Sua proposta democrática é justamente um dos atrativos para os pais de classe média que buscam a instituição. Mas apesar de historicamente receber estudantes de todas as classes sociais, a procura de famílias compostas por ex-alunos e alunos da pós-graduação da Universidade de São Paulo, vizinha da escola, vem se intensificando nos últimos anos.  

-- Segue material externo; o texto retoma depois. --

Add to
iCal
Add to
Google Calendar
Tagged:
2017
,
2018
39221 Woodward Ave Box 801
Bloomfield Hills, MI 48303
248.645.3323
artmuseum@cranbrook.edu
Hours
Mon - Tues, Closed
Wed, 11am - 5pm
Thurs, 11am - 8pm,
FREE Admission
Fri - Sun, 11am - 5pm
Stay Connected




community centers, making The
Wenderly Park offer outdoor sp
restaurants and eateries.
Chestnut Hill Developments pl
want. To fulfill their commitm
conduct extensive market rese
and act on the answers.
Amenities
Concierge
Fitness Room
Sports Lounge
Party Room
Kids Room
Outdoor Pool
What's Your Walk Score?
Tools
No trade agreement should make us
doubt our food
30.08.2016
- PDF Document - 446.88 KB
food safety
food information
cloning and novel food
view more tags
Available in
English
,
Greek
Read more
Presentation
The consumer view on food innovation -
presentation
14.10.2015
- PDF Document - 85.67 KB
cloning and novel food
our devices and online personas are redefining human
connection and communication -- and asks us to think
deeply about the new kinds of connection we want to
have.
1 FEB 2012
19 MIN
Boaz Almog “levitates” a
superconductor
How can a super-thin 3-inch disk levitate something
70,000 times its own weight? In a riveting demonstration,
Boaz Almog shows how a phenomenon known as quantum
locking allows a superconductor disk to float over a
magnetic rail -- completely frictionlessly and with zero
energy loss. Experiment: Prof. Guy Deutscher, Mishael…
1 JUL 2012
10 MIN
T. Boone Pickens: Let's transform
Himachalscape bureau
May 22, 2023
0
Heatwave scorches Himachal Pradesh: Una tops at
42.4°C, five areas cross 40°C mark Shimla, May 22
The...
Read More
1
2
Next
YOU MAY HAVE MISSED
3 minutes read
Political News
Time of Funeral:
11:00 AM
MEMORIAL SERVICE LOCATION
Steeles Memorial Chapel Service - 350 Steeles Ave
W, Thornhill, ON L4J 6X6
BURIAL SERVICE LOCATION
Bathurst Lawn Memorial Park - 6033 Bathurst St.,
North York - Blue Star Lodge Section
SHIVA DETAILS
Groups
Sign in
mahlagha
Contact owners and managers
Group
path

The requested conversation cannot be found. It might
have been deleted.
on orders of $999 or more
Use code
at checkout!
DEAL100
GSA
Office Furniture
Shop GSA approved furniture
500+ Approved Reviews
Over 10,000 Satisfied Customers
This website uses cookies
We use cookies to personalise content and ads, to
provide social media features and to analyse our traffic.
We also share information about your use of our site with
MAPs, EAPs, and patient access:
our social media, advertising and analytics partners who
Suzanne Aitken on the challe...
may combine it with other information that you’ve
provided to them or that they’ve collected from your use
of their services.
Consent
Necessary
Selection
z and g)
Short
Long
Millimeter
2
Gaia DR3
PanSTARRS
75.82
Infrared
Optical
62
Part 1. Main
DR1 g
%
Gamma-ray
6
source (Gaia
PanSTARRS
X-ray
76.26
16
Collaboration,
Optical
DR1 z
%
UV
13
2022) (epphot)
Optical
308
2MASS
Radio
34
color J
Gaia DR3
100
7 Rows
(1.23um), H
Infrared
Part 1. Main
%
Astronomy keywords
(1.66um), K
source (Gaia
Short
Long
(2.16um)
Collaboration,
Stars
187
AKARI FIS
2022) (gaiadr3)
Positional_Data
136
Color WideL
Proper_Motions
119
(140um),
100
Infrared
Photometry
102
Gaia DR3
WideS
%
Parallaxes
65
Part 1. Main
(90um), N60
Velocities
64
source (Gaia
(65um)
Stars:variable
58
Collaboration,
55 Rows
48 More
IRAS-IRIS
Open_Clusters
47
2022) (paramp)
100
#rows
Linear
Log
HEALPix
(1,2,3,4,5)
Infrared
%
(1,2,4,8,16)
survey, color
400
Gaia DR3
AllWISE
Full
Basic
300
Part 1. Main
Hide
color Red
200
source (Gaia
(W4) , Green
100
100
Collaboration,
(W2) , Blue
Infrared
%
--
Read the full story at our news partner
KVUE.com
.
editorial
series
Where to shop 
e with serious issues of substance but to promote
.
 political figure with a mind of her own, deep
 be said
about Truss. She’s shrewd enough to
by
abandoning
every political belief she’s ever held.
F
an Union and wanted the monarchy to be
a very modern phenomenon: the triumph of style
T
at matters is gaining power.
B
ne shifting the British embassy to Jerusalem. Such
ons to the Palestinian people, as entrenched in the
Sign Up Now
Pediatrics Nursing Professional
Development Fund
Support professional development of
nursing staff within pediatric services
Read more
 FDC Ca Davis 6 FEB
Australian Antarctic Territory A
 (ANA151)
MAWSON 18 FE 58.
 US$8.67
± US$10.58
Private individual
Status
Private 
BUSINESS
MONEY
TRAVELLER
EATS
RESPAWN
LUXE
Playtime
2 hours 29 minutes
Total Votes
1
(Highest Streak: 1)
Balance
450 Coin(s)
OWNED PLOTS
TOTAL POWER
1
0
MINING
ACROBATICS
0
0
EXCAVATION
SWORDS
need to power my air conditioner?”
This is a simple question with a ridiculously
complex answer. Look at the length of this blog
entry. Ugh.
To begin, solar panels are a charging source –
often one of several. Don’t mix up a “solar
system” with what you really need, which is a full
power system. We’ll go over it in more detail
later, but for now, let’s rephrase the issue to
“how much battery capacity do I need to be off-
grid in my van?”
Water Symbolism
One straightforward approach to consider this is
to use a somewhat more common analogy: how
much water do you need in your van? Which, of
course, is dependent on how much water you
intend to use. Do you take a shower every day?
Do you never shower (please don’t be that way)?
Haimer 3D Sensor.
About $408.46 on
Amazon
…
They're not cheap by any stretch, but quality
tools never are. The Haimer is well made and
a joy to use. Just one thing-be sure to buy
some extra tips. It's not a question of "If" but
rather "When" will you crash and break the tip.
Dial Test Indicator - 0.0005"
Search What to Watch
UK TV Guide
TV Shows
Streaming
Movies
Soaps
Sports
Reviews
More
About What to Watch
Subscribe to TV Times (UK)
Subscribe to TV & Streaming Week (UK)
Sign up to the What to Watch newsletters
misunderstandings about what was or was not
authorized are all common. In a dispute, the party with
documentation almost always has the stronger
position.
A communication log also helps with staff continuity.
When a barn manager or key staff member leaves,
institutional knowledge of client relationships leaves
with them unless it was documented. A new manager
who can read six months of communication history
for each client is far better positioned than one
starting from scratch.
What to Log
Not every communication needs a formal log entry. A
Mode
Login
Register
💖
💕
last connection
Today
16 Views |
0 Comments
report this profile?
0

Além dos efeitos imediatos relatados, com o aumento da participação dos alunos em sala de aula e o maior envolvimento das famílias, esse movimento migratório, segundo diretores e pais, pode contribuir para derrubar o preconceito de que tudo que é público, fornecido pelo estado, não tem qualidade. No médio prazo, essa nova perspectiva pode ter um efeito cascata: à medida que a população usufrui dos serviços prestados pelo setor público, ela tende a contribuir e a cobrar melhorias dos governos. “A escola pública deve ser boa para todo mundo”, enfatiza a diretora do Amorim Lima. “Senão, ficamos com uma ideia de que a escola pública para a maioria dos brasileiros deve ser de um jeito e a escola privada, de outro”, completa.

O maior desafio é que essa atratividade se estenda às redes como um todo, e não apenas às escolas que se transformam em centros de excelência pela seletividade ou por parcerias que não são passíveis de atender a toda a rede.